Conservation and Regeneration FAQs

Listed buildings

Yes - when a building is listed it refers to the whole building (interior and exterior) and any object/ structure which is within its curtilage.

Buildings are listed on the ‘List of Buildings of Special Architectural or Historic Interest’, under the Planning (Listed Buildings and Conservation Areas) Act 1990. In the act, any object or structure fixed to the building is part of the listing. Also, any object or structure within the curtilage of the building, which although not fixed to the building forms part of the land and has done so since before 1 July 1948, is also treated as part of the listed building.

In the first instance, you should search the National Heritage List on the Historic England website. map search is also available.
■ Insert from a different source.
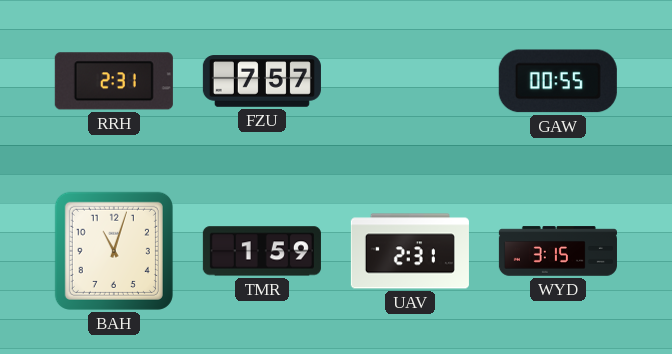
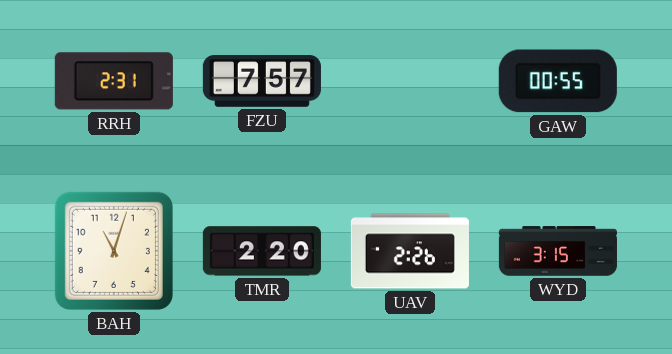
TMR: 1:59 -> 2:20
UAV: 2:31 -> 2:26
If you're unsure whether a building is listed, or what may be included within the listing, please contact the Historic Environment Team. In instances of uncertainty, it's generally easier that we advise direct to avoid the danger of someone thinking the building is not listed, and going ahead with unauthorised works.

Listed buildings are placed in one of three categories, which give an indication of their importance:

Grade I – buildings of exceptional interest (around 2% of listed buildings)

Grade II* – buildings of particular importance and of more than special interest (around 4% of listed buildings)

Grade II – buildings of special interest, which represent an important part or our built heritage (around 95% of listed buildings)

Grading can be changed where re-evaluation takes place after damage or alteration, or as more evidence of a building’s history or architectural quality comes to light, but the statutory controls on alterations apply equally to all listed buildings whatever the grade.

The National Heritage List entry includes the list entry number, date the building was listed and information about its location. The list entry also includes a description of each building, which may refer to some, but not all, important features of an historic building. Every part of a building is listed, including the interior and any later alterations or additions.

Even if a feature (internal or external) isn't included in the description, it doesn't mean that it's not of interest, and it's still part of the listed building.

You'll need our consent to demolish a listed building, or for any alteration or extension which would affect its character, fabric or appearance as a building of architectural or historic interest. The need for listed building consent is different from planning permission, but the process is very similar.

You'll need to complete an application for listed building consent. Applications can be submitted online or by paper copy via the Planning Portal website. The listed building consent process is very similar to the planning process, and for most cases it will take eight weeks to process an application.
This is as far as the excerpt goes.